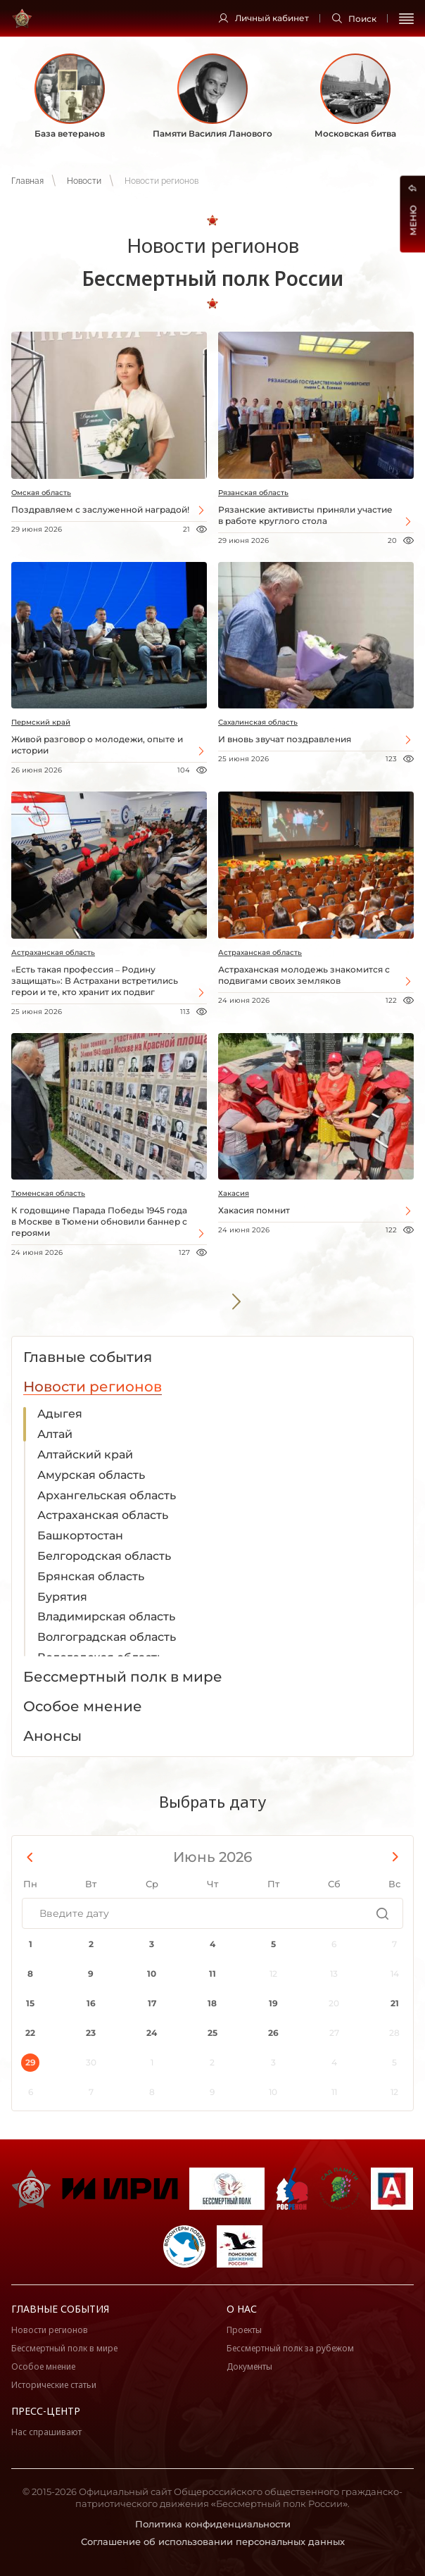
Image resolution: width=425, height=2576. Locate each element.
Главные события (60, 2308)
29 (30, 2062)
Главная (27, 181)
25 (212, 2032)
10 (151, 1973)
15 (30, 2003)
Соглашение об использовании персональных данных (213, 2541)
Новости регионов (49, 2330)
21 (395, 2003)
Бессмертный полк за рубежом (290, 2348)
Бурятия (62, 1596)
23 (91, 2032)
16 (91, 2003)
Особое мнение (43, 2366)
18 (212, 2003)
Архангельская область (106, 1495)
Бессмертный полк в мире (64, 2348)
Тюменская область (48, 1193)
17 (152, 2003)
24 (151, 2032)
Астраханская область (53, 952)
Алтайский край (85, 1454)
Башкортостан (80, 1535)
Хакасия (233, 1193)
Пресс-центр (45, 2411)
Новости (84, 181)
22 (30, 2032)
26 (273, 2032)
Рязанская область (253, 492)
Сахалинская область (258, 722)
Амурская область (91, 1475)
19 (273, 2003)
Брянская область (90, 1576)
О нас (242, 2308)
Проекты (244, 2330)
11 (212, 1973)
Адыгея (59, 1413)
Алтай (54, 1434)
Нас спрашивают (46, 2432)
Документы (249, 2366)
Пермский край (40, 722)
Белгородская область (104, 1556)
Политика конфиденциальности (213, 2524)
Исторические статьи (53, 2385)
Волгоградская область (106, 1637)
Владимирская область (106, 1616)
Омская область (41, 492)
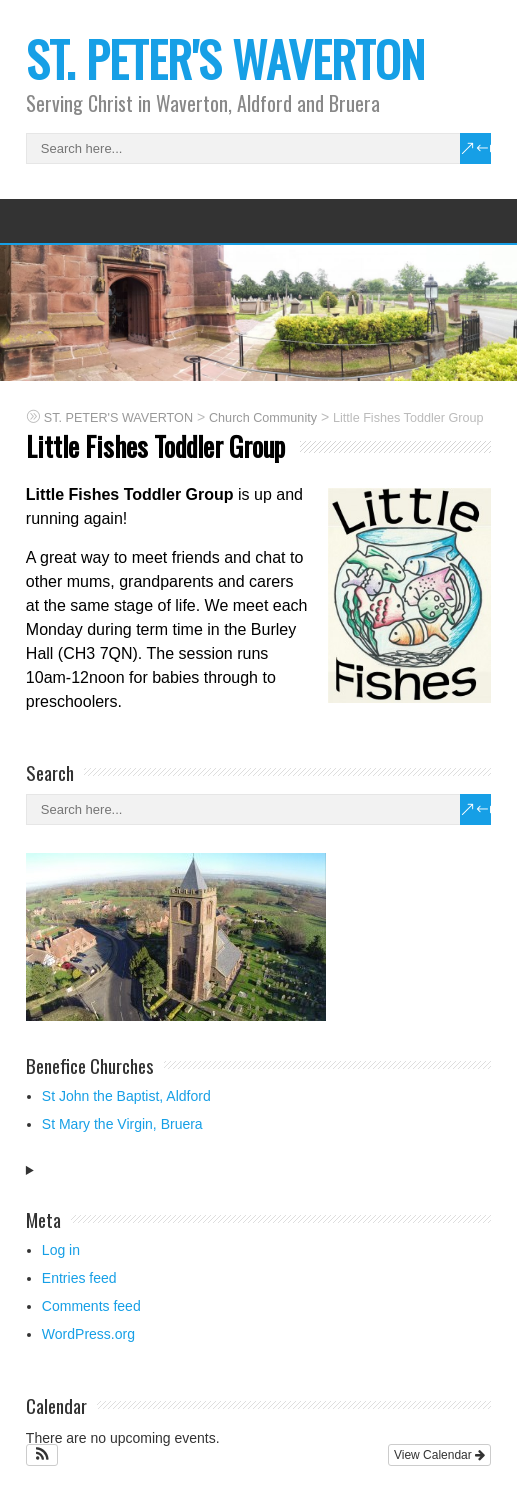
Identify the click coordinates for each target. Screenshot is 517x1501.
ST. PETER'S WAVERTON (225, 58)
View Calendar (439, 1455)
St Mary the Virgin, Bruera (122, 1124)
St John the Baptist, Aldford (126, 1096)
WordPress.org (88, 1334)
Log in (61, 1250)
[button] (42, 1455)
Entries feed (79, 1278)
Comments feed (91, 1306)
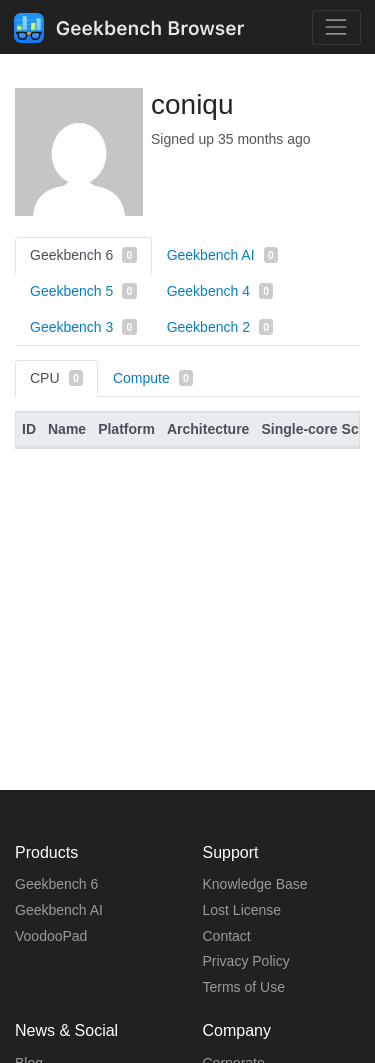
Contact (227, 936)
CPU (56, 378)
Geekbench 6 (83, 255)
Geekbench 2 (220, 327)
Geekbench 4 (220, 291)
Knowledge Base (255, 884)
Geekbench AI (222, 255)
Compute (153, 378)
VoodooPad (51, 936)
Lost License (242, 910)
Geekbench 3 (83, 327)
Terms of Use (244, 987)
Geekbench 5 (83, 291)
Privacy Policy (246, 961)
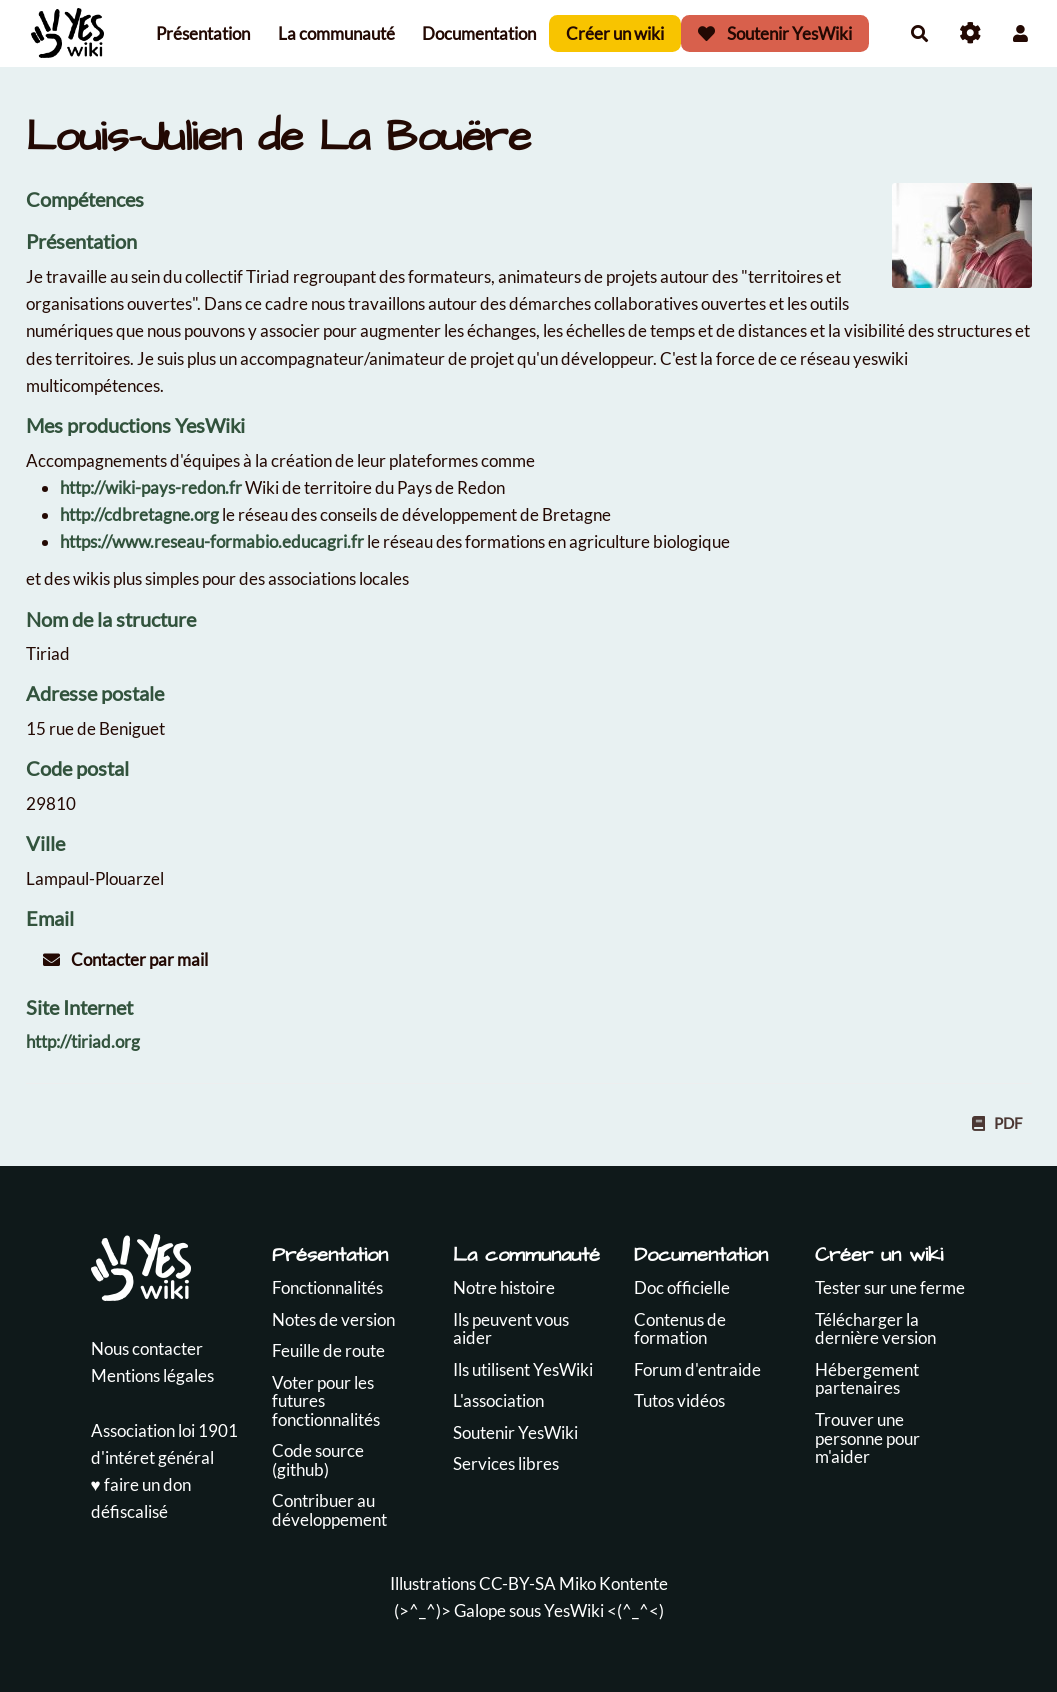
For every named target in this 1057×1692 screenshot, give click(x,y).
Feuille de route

--------------------

### What the task asks:
Wherever the string "click" appears in a line above, copy that line.

### Answer below:
Identify the click coordinates for each target. Screenshot is 517x1501.
For every named target in this 1057×1692 screenshot, give click(x,y).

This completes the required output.